Raghu Rai, the eye of India, with his camera by his side. (Image: India Today)SUMEET INDER SINGH

The Raga of Raghu Rai

With Raghu Rai's passing, India has lost not just a legendary photographer, but one of its most sensitive chroniclers. Through five decades of unforgettable images, he gave the nation a face, a memory, and a mirror.

by · India Today

In Short

  • Raghu Rai’s passing marks the end of an era in Indian photography
  • For over 5 decades, Raghu Rai captured India’s soul through his lens
  • His iconic images transformed reportage into lasting cultural memory

There are losses that arrive as personal grief, and there are losses that arrive as the silence that falls when a culture loses its most faithful witness — the eye that saw us most truly. The passing of Raghu Rai marks the dimming of a gaze that did not merely see India — it felt it, absorbed it, and returned it to us with a rare, unflinching tenderness. For over five decades, Rai’s images formed a vast, emotional archive of the nation — one that moved beyond reportage into something deeper, more enduring: a cultural memory etched in light and shadow.

Former Prime Minister Rajiv Gandhi during an election campaign.

There was an instinctive intimacy to his work, whether he was documenting the turbulence of the India-Pakistan War of 1971 or the stillness of a morning light on the Taj Mahal. In the war, his lens captured not just the theatre of conflict, but the human cost — the weary eyes of soldiers, the fragile dignity of the refugees, the inner dystopia that follows devastation. In Agra, he transformed the Taj from a monument into a living presence, a longing shrouded in mist, and metaphor — less a structure of marble, more a vessel of memory.

Devotees looking at damaged Akal Takht during operation Blue Star in Harmandir Sahib, Amritsar, in 1984.

His long association with India Today helped shape the visual consciousness of a nation coming into its own. His photo features did not simply accompany stories — they were the story.

The image, Burial of an Unknown Child, captured the haunting aftermath of the 1984 Bhopal gas tragedy.

Rai’s images carried the weight of history, politics, spirituality, and everyday life, offering readers not just visual information, but immersion. “India is, for me, the whole world, an ocean of life,” he said. Through his work, the nation was not explained; it was revealed.

Fishermen with masks behind their heads in Sunderbans in 1988.

Few photographers have approached their subjects with the reverence and empathy that Rai brought to figures like Mother Teresa.

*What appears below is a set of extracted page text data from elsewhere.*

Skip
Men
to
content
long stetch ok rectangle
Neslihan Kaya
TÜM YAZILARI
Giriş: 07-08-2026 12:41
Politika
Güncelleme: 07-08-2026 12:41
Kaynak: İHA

His photographs of her remain among the most profound visual meditations on compassion.

Mother Teresa, Nobel Peace Prize Laureate and founder of Missionaries of Charity, in 1983.

Similarly, his portraits of Indian classical musicians — capturing maestros lost in riyaz, fingers suspended mid-note, eyes closed in transcendence — gave aakaar, visual form to the raga itself. He photographed not performance, but surrender.

Pandit Bhimsen Joshi, a legendary classical vocalist renowned for his morning ragas like Raga Bhairav.
An artist performing during the Khajuraho Dance Festival in 1984.

In Delhi, Rai was more than a photographer; he was a presence — almost elemental in the city’s cultural life. For photography aficionados, his exhibitions were pilgrimages. Generations of young photographers found their bearings in his frames. They learned not just how to compose an image, but how to see — to wait, to feel, to recognise the extraordinary in the ordinary. To many, he was a guru in a true sense: one who illuminated the path without ever insisting on being followed.

A sarus crane and adopted human parent in Khajuraho.

What made Raghu Rai singular was not just his technical mastery, but his moral vision. He believed that photography was an act of witnessing — a responsibility to life itself. His images never chased spectacle; they uncovered truth. In crowded streets, sacred rituals, moments of grief or celebration, he found a rhythm that belonged entirely to India, yet resonated universally.

Dhirubhai Ambani with his sons Mukesh Ambani and Anil Ambani in 1986.

And now, as the man recedes into memory, the images remain — quiet, enduring, and luminous. They hang in galleries, rest in books, circulate in the collective imagination. They continue to breathe.

Former PM Indira Gandhi protected by party volunteers during a protest in 1977.

For Raghu Rai did not just photograph India — he gave it a face, a soul, a mirror. And in doing so, he ensured that long after the eye has closed, the vision continues — alive, iconic, and inseparable from the Indian experience itself.